START DATA EXCERPTS

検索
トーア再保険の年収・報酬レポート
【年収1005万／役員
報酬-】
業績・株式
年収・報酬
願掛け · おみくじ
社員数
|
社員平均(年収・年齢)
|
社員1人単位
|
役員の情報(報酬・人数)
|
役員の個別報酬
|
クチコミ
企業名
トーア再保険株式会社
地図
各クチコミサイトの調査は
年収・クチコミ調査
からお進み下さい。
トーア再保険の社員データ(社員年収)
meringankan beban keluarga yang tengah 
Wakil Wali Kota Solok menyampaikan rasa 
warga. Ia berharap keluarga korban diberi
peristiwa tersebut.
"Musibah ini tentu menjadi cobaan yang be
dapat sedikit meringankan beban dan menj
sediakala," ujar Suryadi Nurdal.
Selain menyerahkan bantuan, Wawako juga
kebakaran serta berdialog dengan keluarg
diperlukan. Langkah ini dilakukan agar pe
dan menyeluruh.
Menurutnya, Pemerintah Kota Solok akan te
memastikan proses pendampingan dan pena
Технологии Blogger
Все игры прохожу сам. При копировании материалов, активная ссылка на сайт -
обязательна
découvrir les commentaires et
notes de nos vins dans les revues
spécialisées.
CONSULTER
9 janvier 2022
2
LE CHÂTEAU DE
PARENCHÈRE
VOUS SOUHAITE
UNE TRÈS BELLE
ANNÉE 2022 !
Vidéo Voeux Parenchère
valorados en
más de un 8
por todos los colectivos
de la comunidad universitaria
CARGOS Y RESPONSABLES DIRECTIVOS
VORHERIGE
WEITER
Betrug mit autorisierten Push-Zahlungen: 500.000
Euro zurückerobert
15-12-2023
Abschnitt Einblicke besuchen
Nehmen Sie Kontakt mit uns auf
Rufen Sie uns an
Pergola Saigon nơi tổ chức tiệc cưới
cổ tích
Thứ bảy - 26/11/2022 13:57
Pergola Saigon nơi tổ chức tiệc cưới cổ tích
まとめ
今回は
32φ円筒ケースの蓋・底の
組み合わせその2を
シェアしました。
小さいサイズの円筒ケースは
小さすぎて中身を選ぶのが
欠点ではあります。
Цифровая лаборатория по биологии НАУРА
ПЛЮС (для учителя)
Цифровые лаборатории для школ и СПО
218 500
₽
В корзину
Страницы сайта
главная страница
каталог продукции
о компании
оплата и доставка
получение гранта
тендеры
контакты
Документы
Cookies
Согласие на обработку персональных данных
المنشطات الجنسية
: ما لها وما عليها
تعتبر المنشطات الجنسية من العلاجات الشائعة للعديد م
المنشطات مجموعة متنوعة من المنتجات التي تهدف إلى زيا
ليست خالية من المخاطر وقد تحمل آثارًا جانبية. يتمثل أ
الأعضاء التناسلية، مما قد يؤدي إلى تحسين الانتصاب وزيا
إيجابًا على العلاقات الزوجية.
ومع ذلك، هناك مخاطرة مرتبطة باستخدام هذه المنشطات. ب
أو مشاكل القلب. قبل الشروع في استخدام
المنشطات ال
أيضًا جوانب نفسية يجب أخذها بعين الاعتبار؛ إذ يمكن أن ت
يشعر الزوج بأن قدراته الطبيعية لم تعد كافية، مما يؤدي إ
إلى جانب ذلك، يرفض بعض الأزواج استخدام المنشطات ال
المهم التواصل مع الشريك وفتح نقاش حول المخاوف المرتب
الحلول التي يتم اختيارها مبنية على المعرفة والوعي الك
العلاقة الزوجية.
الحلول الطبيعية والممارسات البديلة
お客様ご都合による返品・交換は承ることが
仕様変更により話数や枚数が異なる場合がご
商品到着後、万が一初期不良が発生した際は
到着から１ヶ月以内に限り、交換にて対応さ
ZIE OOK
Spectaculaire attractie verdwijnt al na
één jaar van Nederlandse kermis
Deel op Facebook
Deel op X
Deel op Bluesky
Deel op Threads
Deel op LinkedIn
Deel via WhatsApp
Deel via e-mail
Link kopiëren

END DATA EXCERPTS

→ TASK TO CARRY OUT
Of the lines above, output exactly those from the line bearing "Цифровые лаборатории для школ и СПО" through the line bearing "إلى جانب ذلك،", inclusive.

→ FINISHED EXERCISE
Цифровые лаборатории для школ и СПО
218 500
₽
В корзину
Страницы сайта
главная страница
каталог продукции
о компании
оплата и доставка
получение гранта
тендеры
контакты
Документы
Cookies
Согласие на обработку персональных данных
المنشطات الجنسية
: ما لها وما عليها
تعتبر المنشطات الجنسية من العلاجات الشائعة للعديد م
المنشطات مجموعة متنوعة من المنتجات التي تهدف إلى زيا
ليست خالية من المخاطر وقد تحمل آثارًا جانبية. يتمثل أ
الأعضاء التناسلية، مما قد يؤدي إلى تحسين الانتصاب وزيا
إيجابًا على العلاقات الزوجية.
ومع ذلك، هناك مخاطرة مرتبطة باستخدام هذه المنشطات. ب
أو مشاكل القلب. قبل الشروع في استخدام
المنشطات ال
أيضًا جوانب نفسية يجب أخذها بعين الاعتبار؛ إذ يمكن أن ت
يشعر الزوج بأن قدراته الطبيعية لم تعد كافية، مما يؤدي إ
إلى جانب ذلك، يرفض بعض الأزواج استخدام المنشطات ال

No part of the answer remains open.